## INFORMATION PROVIDED:
————————

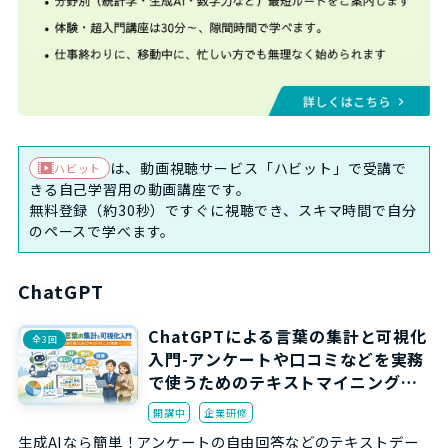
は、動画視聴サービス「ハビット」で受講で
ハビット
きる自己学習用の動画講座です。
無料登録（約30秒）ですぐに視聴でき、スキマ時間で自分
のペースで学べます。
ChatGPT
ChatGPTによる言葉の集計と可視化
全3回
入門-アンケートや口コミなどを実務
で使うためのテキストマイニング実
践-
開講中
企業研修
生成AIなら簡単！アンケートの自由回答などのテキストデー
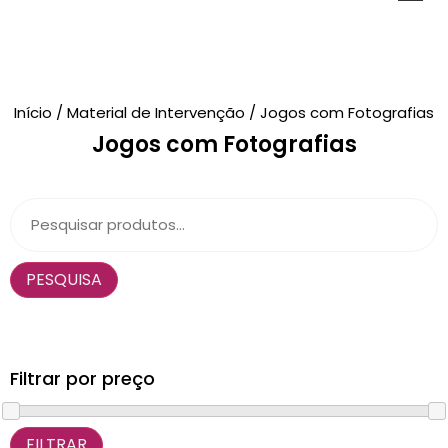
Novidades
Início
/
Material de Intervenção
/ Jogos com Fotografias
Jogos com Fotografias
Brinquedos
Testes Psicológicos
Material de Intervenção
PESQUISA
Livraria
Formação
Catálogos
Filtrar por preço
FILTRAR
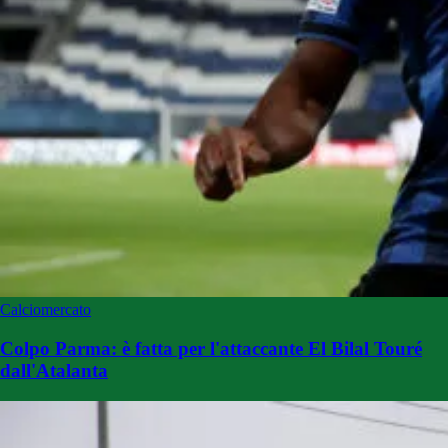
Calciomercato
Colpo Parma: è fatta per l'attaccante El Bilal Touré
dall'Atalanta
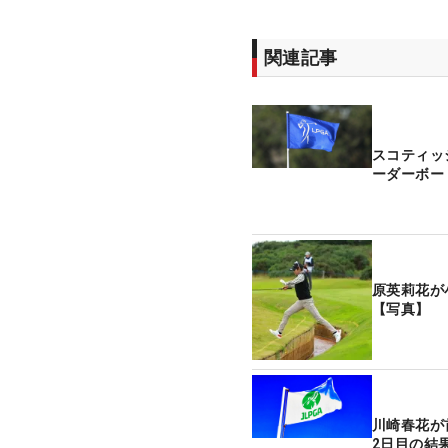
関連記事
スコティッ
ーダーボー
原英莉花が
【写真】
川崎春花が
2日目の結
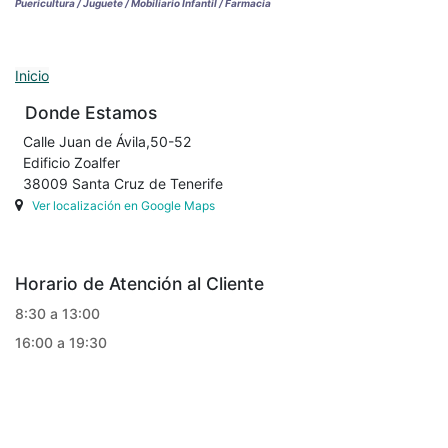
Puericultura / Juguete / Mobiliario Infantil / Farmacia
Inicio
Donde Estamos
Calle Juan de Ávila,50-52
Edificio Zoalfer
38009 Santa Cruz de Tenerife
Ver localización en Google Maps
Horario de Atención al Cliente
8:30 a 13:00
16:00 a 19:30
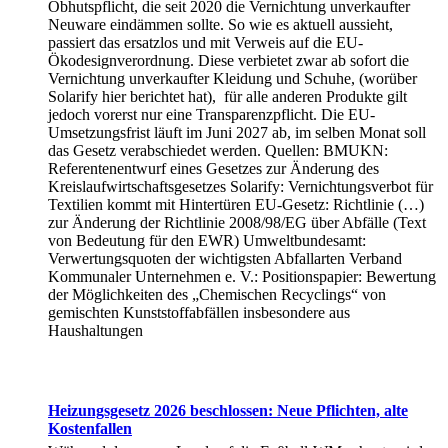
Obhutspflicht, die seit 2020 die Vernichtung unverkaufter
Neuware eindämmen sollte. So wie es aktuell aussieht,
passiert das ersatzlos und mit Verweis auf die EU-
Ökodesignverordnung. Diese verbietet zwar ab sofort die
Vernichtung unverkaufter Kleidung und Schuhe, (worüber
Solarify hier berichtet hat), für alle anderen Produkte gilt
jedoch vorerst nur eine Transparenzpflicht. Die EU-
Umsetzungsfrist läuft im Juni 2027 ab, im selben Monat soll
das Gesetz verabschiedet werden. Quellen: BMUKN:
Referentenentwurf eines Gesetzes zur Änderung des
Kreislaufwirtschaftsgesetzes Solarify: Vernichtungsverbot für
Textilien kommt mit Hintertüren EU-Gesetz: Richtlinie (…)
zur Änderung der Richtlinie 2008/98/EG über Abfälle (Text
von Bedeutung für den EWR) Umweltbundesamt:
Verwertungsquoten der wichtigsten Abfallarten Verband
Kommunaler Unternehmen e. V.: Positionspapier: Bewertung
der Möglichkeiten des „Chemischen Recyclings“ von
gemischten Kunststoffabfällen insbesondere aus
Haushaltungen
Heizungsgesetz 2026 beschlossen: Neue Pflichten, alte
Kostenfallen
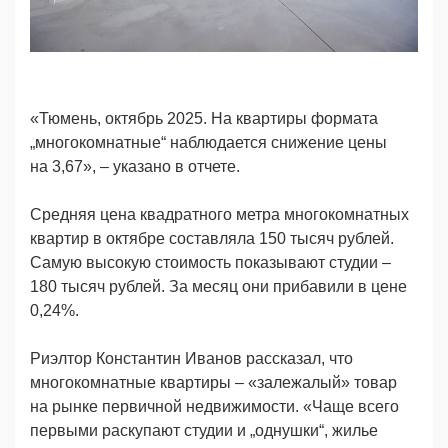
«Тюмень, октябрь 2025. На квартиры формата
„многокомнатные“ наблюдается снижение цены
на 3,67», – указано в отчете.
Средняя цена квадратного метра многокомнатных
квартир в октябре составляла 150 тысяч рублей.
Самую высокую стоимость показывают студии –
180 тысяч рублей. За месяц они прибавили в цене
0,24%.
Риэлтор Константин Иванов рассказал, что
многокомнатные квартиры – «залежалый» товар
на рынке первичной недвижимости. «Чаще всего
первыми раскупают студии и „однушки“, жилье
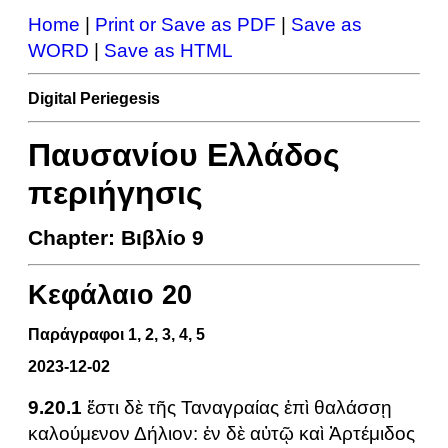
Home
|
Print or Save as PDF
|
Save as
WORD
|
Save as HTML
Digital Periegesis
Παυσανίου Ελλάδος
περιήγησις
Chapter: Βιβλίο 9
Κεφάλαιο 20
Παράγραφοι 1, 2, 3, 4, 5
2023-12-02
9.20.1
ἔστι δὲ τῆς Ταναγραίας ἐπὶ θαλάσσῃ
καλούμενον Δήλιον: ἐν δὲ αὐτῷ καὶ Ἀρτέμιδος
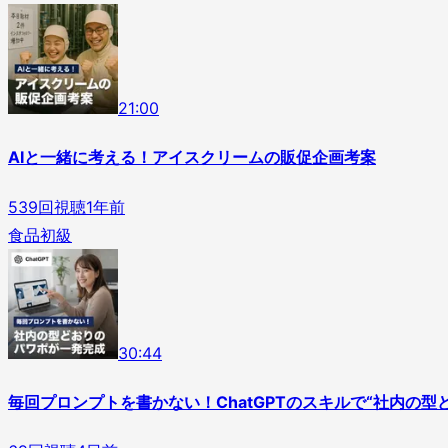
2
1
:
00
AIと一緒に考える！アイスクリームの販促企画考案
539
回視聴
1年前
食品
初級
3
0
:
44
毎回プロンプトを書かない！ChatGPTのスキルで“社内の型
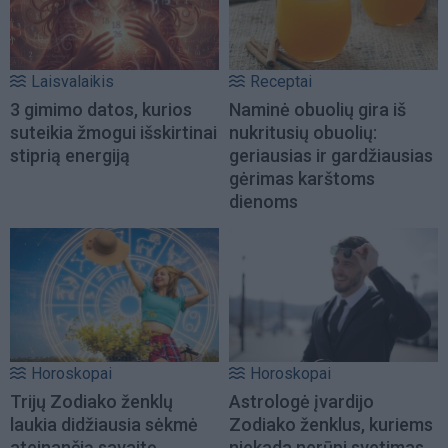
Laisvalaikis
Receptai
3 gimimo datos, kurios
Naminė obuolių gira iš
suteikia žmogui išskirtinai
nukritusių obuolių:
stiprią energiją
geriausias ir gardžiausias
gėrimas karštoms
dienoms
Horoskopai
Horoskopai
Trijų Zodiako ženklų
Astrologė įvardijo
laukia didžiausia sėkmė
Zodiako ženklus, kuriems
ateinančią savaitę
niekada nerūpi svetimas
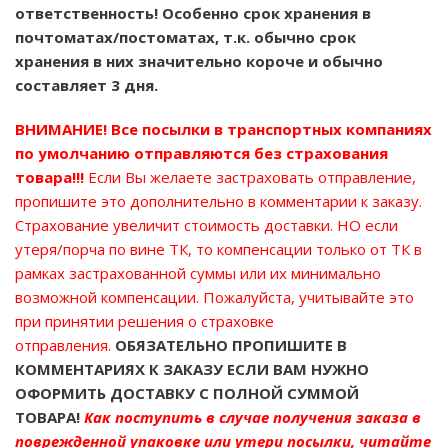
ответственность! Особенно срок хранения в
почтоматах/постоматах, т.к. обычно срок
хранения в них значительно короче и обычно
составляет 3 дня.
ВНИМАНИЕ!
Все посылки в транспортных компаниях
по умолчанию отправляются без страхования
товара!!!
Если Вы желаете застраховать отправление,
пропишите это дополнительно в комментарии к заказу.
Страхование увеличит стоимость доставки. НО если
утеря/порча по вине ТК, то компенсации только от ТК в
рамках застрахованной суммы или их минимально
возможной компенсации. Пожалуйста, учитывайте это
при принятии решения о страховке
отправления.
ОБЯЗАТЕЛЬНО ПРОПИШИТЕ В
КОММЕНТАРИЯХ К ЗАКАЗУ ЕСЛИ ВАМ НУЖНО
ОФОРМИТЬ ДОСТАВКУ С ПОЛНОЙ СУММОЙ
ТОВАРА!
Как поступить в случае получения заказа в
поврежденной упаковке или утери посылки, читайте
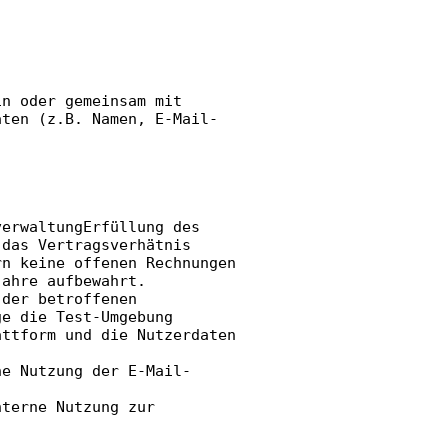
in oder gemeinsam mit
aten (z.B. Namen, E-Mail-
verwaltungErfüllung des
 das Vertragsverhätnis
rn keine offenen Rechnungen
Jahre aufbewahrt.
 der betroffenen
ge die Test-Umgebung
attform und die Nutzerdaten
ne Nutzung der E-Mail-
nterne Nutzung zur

————————

## DESCRIPTION OF THE TASK:
The records above must be repeated exactly, minus their pictures.

## WRITTEN REPLY:
は、動画視聴サービス「ハビット」で受講で
ハビット
きる自己学習用の動画講座です。
無料登録（約30秒）ですぐに視聴でき、スキマ時間で自分
のペースで学べます。
ChatGPT
ChatGPTによる言葉の集計と可視化
全3回
入門-アンケートや口コミなどを実務
で使うためのテキストマイニング実
践-
開講中
企業研修
生成AIなら簡単！アンケートの自由回答などのテキストデー
Novidades
Início
/
Material de Intervenção
/ Jogos com Fotografias
Jogos com Fotografias
Brinquedos
Testes Psicológicos
Material de Intervenção
PESQUISA
Livraria
Formação
Catálogos
Filtrar por preço
FILTRAR
Calciomercato
Colpo Parma: è fatta per l'attaccante El Bilal Touré
dall'Atalanta
関連記事
スコティッ
ーダーボー
原英莉花が
【写真】
川崎春花が
2日目の結
Puericultura / Juguete / Mobiliario Infantil / Farmacia
Inicio
Donde Estamos
Calle Juan de Ávila,50-52
Edificio Zoalfer
38009 Santa Cruz de Tenerife
Ver localización en Google Maps
Horario de Atención al Cliente
8:30 a 13:00
16:00 a 19:30
Obhutspflicht, die seit 2020 die Vernichtung unverkaufter
Neuware eindämmen sollte. So wie es aktuell aussieht,
passiert das ersatzlos und mit Verweis auf die EU-
Ökodesignverordnung. Diese verbietet zwar ab sofort die
Vernichtung unverkaufter Kleidung und Schuhe, (worüber
Solarify hier berichtet hat), für alle anderen Produkte gilt
jedoch vorerst nur eine Transparenzpflicht. Die EU-
Umsetzungsfrist läuft im Juni 2027 ab, im selben Monat soll
das Gesetz verabschiedet werden. Quellen: BMUKN:
Referentenentwurf eines Gesetzes zur Änderung des
Kreislaufwirtschaftsgesetzes Solarify: Vernichtungsverbot für
Textilien kommt mit Hintertüren EU-Gesetz: Richtlinie (…)
zur Änderung der Richtlinie 2008/98/EG über Abfälle (Text
von Bedeutung für den EWR) Umweltbundesamt:
Verwertungsquoten der wichtigsten Abfallarten Verband
Kommunaler Unternehmen e. V.: Positionspapier: Bewertung
der Möglichkeiten des „Chemischen Recyclings“ von
gemischten Kunststoffabfällen insbesondere aus
Haushaltungen
Heizungsgesetz 2026 beschlossen: Neue Pflichten, alte
Kostenfallen
«Тюмень, октябрь 2025. На квартиры формата
„многокомнатные“ наблюдается снижение цены
на 3,67», – указано в отчете.
Средняя цена квадратного метра многокомнатных
квартир в октябре составляла 150 тысяч рублей.
Самую высокую стоимость показывают студии –
180 тысяч рублей. За месяц они прибавили в цене
0,24%.
Риэлтор Константин Иванов рассказал, что
многокомнатные квартиры – «залежалый» товар
на рынке первичной недвижимости. «Чаще всего
первыми раскупают студии и „однушки“, жилье
Home
|
Print or Save as PDF
|
Save as
WORD
|
Save as HTML
Digital Periegesis
Παυσανίου Ελλάδος
περιήγησις
Chapter: Βιβλίο 9
Κεφάλαιο 20
Παράγραφοι 1, 2, 3, 4, 5
2023-12-02
9.20.1
ἔστι δὲ τῆς Ταναγραίας ἐπὶ θαλάσσῃ
καλούμενον Δήλιον: ἐν δὲ αὐτῷ καὶ Ἀρτέμιδος
2
1
:
00
AIと一緒に考える！アイスクリームの販促企画考案
539
回視聴
1年前
食品
初級
3
0
:
44
毎回プロンプトを書かない！ChatGPTのスキルで“社内の型
Laisvalaikis
Receptai
3 gimimo datos, kurios
Naminė obuolių gira iš
suteikia žmogui išskirtinai
nukritusių obuolių:
stiprią energiją
geriausias ir gardžiausias
gėrimas karštoms
dienoms
Horoskopai
Horoskopai
Trijų Zodiako ženklų
Astrologė įvardijo
laukia didžiausia sėkmė
Zodiako ženklus, kuriems
ateinančią savaitę
niekada nerūpi svetimas
ответственность! Особенно срок хранения в
почтоматах/постоматах, т.к. обычно срок
хранения в них значительно короче и обычно
составляет 3 дня.
ВНИМАНИЕ!
Все посылки в транспортных компаниях
по умолчанию отправляются без страхования
товара!!!
Если Вы желаете застраховать отправление,
пропишите это дополнительно в комментарии к заказу.
Страхование увеличит стоимость доставки. НО если
утеря/порча по вине ТК, то компенсации только от ТК в
рамках застрахованной суммы или их минимально
возможной компенсации. Пожалуйста, учитывайте это
при принятии решения о страховке
отправления.
ОБЯЗАТЕЛЬНО ПРОПИШИТЕ В
КОММЕНТАРИЯХ К ЗАКАЗУ ЕСЛИ ВАМ НУЖНО
ОФОРМИТЬ ДОСТАВКУ С ПОЛНОЙ СУММОЙ
ТОВАРА!
Как поступить в случае получения заказа в
поврежденной упаковке или утери посылки, читайте
in oder gemeinsam mit
aten (z.B. Namen, E-Mail-
verwaltungErfüllung des
 das Vertragsverhätnis
rn keine offenen Rechnungen
Jahre aufbewahrt.
 der betroffenen
ge die Test-Umgebung
attform und die Nutzerdaten
ne Nutzung der E-Mail-
nterne Nutzung zur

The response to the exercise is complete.